En el festival de Viena me encontré con Cristi Puiu, gran cineasta rumano. Le comenté que, más allá de unos pocos nombres, no conocía la actualidad del cine de su país. Puiu se ofreció entonces a solucionar mi ignorancia enviándome las películas más recientes de sus compatriotas. Había olvidado la charla cuando el cartero llamó a la puerta con un paquete de Bucarest que contenía veintiún DVD. Decidí empezar por una película de la que había escuchado hablar: Autobiografia lui Nicolae Ceausescu de Andrei Ujica, un intelectual nacido en 1951, exiliado en Alemania desde la época del régimen y coautor con Harun Farocki de la célebre Videogramas de una revolución. Autobiografia... es una película singular: salvo una excepción, está hecha con material de los noticieros oficiales de la era Ceausescu. La excepción la constituyen dos breves fragmentos del interrogatorio al que Ceausescu y su mujer Helena fueron sometidos antes de ser ejecutados en 1989.
Ujica toma una decisión brillante: suprime de esos documentos la voz en off de los locutores y, por momentos, suprime todo el sonido para que las imágenes que la dictadura de Ceausescu ofrecía de sí misma puedan verse sin interferencias. Mudo durante todo el film, la voz de Ujica se concentra en la elección del título, en esa palabra “autobiografía” que es de una elocuencia máxima: señala que es el personaje en el poder quien cuenta su vida como él quiere, ayudado apenas por sus camarógrafos. El resultado demuestra que pocas formas narrativas tienen tanta fuerza como una confesión involuntaria.
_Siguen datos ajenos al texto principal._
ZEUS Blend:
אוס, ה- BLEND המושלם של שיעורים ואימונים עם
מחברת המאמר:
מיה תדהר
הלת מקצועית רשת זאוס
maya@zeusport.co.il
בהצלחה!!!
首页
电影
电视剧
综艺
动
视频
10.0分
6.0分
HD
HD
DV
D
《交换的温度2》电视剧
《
En ese vasto muestrario de autocomplacencia y megalomanía se pueden separar dos vertientes. Una es la que hace a la insignificancia del personaje: Ceausescu era un individuo gris, de escasa estatura, de gestos torpes; un orador monótono y de voz gangosa. De su figura no se desprendía la menor gracia ni el menor carisma y verlo jugar al voleibol con su círculo más próximo da vergüenza ajena. No parece que Ceausescu tuviera la intención de convertirse en un monstruo, pero llegó a serlo sometiéndose simplemente a la lógica del burócrata, que una vez en el poder, no puede evitar el aislamiento entre aduladores, la corrupción, la vida suntuaria ni el culto a la personalidad. La únicas constantes de su vida parecen haber sido la tenacidad y la ideología: en nombre del materialismo histórico, del marxismo-leninismo cuya infalibilidad en todos los campos solía declamar, Ceausescu hizo pasar hambre a su pueblo y llenó el país de policías y soplones. Si un momento de sus discursos es especialmente revelador, es aquel en el que insta a los poetas rumanos a no componer versos abstractos ni poemas de amor.
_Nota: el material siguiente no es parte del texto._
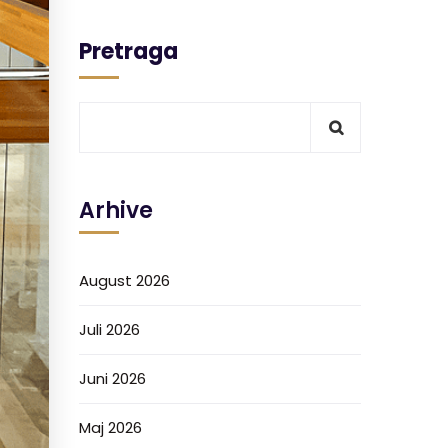
Pretraga
Arhive
August 2026
Juli 2026
Juni 2026
Maj 2026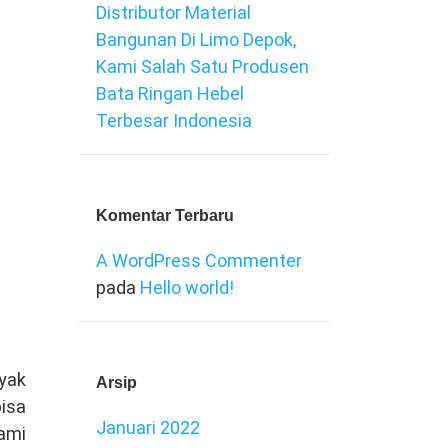
Distributor Material
Bangunan Di Limo Depok,
Kami Salah Satu Produsen
Bata Ringan Hebel
Terbesar Indonesia
Komentar Terbaru
A WordPress Commenter
pada
Hello world!
yak
Arsip
isa
Januari 2022
ami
Pero hay una dimensión de la película que excede a Nicolás Ceausescu y muestra un rasgo común a la mayoría las dictaduras: la relación del dictador con las masas entendida como espectáculo, como forma artística. En primer lugar, la puesta en escena de las fiestas patrias, de las visitas de los jefes de Estado, de los desfiles, de los discursos, de los aplausos. Pero también, el complemento entre esos episodios y aquellos de carácter más íntimo, ya sea del esparcimiento familiar o de los contactos entre el conductor y sus súbditos: ese kitsch insuperable de las fiestas tradicionales, las celebraciones de cumpleaños, los desfiles de deportistas, las actuaciones de músicos populares y también las visitas a fábricas y mercados con el dictador probando el pan, los empleados agradeciendo y los niños entregando flores. Elaboradas como un escudo que protege al tirano del país real, esas imágenes de un mundo feliz y dulzón sustituyeron durante veinticinco años las del descontento y la rabia que se iban acumulando en Rumania hasta provocar la caída y la muerte de sus máximos responsables.